Il lavoro per creare e fare muovere i personaggi è lo stesso che era negli anni Trenta, addirittura usiamo ancora alcuni dei tavoli da disegno originali, prendiamo un foglio da una pila di carta e iniziamo a disegnare, a buttare impressioni, movimenti. Quello che è cambiato è quello che succede dopo l'animazione, ovvero il colore: adesso non si deve più dipingere, ma si scansionano i disegni e li si colora al computer.

Quanto conta in fase di disegno sapere chi darà la voce ai personaggi?

Gli attori sono sempre scelti per la qualità della voce, se si adatta o no al personaggio che dovranno interpretare. A volte somigliano anche fisicamente, magari i disegnatori riprendono da loro qualche espressione interessante, ma l'aspetto non è importante. L'importante è che la voce venga fuori dal disegno, ad esempio l'attrice che dà la voce a Tiana le somiglia, ma quella che doppia Mama Odie ovviamente no.

Questo ritorno ai classici segna un nuovo inizio? Cos'hanno in più questi film rispetto ai loro predecessori?

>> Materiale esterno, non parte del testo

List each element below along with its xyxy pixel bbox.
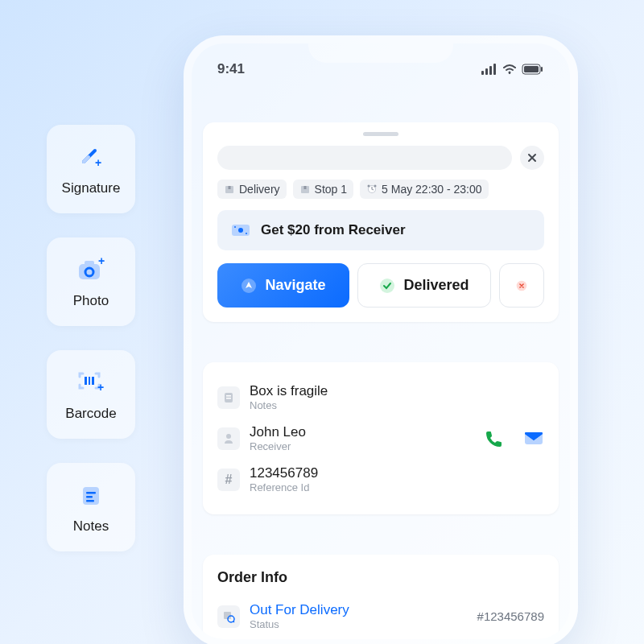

L'obiettivo è quello di fare storie nuove, con nuovi concetti, che possano attirare il pubblico. La regia e la direzione artistica, poi, sono nuove. La computer grafica può aver segnato una svolta, ma la si può avere anche nell'animazione tradizionale. Noi abbiamo preso ispirazione dalle pellicole anni Cinquanta, ad esempio a Lasseter piace moltissimo Lilli e il vagabondo, ma non è detto che non si possa intraprendere anche un percorso diverso.

Quali stereotipi governano i personaggi buoni e quelli cattivi?

I cattivi sono molto più divertenti da realizzare, sono più espressivi; i buoni vogliono mantenere le cose nella normalità, sposarsi, fare dei figli, mentre i cattivi spingono al cambiamento, motivano la storia. I cattivi Disney poi non sono soltanto malvagi, ma sono interessanti: se fossero semplicemente cattivi risulterebbero noiosi, invece far vedere le loro luci e ombre è molto più stimolante.

Per il cattivo di turno, lo stregone Facilier, avete preso spunto da un personaggio reale?

Bisognerebbe chiederlo all'animatore che si è occupato del suo sviluppo, ma comunque l'ispirazione primaria è sempre data dalle voci. Poi abbiamo lavorato tutti insieme, ognuno portando avanti le proprie idee.